Cultures do not in fact divide us into watertight, internally homogenous camps. Whatever ethnic background, tradition, religion, geographical attachment, customs and loyalties, people may in some sense share, they will also have differences within those groups just as they will have similarities with other groups. Cultural development, except perhaps under the most fanatical totalitarian regimes, has never been about moulding people into identikit followers of a single set of prescribed doctrines. On the contrary, multiplicity of cultures enable us to compare, contrast, revise and enrich our beliefs and dispositions.

There is no absolute culture, superior to others in all places for all time. Such a concept has only been put forward to fool people into diversionary conflicts. Once the illusion of ‘Culture’ as battle encampment has been removed, people will see where the real threat to their wellbeing lies.


Woodman59 said...

This seems to go such a long way towards explaining how money has often been made available to cultural groups in order to help support their separate individualistic identity - while very little financial or other support is forthcoming for initiatives which focus on attempting to find common ground, and to achieve a level of informal integration.

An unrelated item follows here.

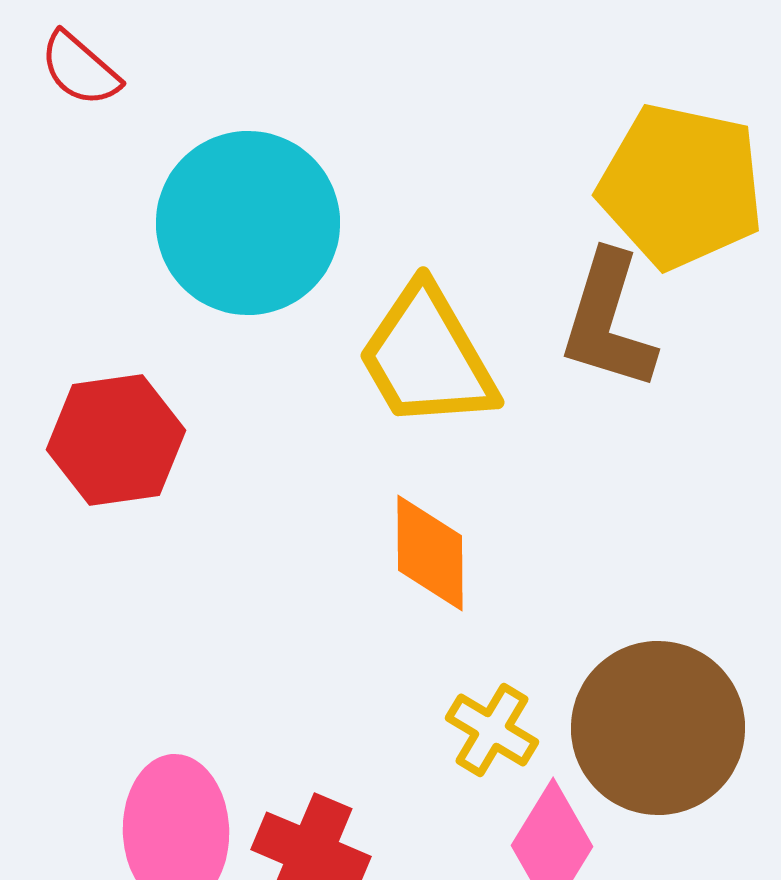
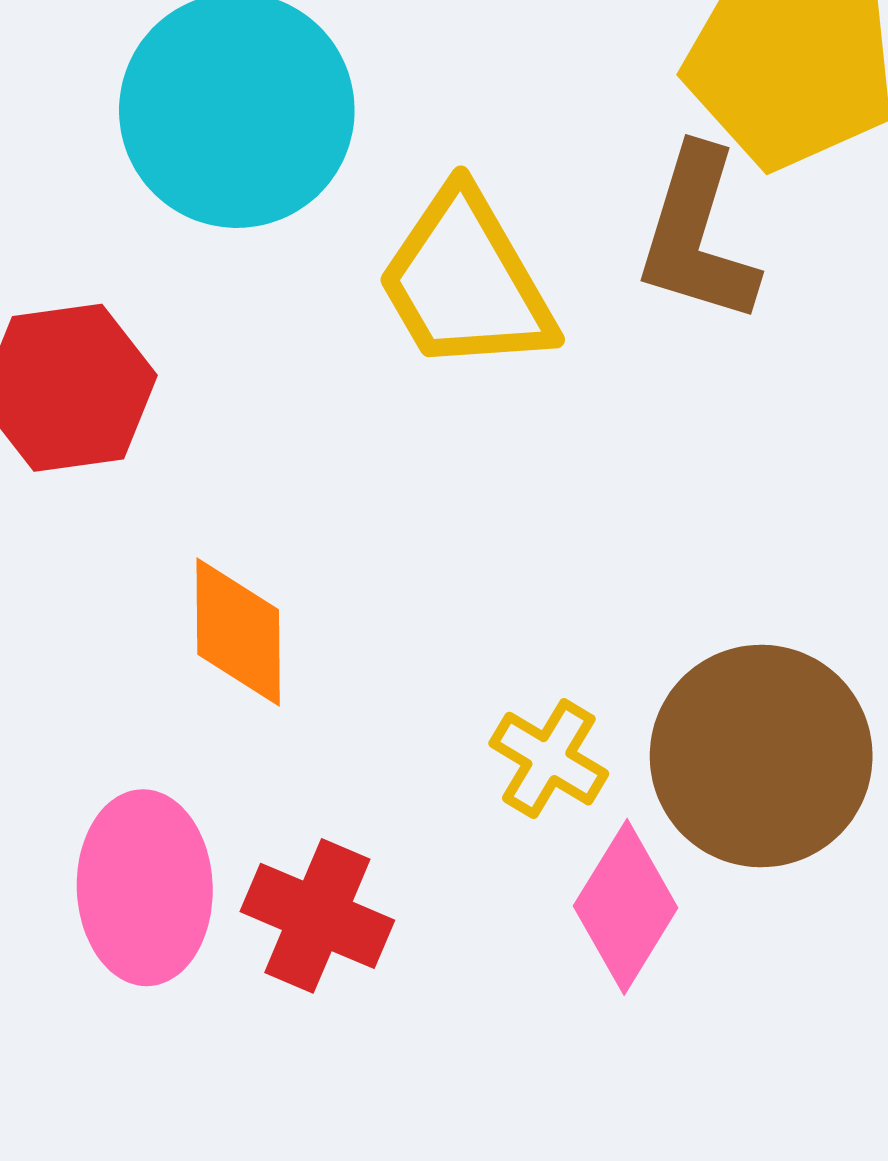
orange diamond: (430, 553) -> (238, 632), moved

Henry Benedict Tam said...

'Divide & rule' has very much been guiding policies to undermine community cohesion. Breaking down civic solidarity in the name of pseudo-cultural purity serves too well as a diversionary tool for plutocratic politicians & media tycoons.

Tony Dennis said...

This is an excellent piece of writing, as it underlines the point that cultures are processes, not 'things', and are therefore in a constant state of change and development. The idea of a monolithic, unchanging culture which is threatened by outsiders has been (and remains)a recurring theme of the political Right from the Nazis to UKIP and the Daily Mail, and as you say it is a prime way of keeping people divided.

Annie said...

Arent you making it as simple as the opposite side tries to make it? As extreme?

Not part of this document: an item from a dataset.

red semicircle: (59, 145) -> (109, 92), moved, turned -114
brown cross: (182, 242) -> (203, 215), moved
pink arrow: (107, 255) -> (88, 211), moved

Accepting other peoples intolerances in order to seem tolerant creates a lot of problems. You can say this, culture changes, bla bla, but look at countries like Sweden, so tolerant its falling all over itself explaining why pedophilia deserves our respect, why necrophilia should be legal, (not relating to culture, but as stupid) and see how gang rape is being covered up by the media (and a lot more than once) to make sure no one becomes racist. as in. throwing women under the bus in order to seem all accepting. isnt That what comes with your whole no culture is above another? thats what im seeing.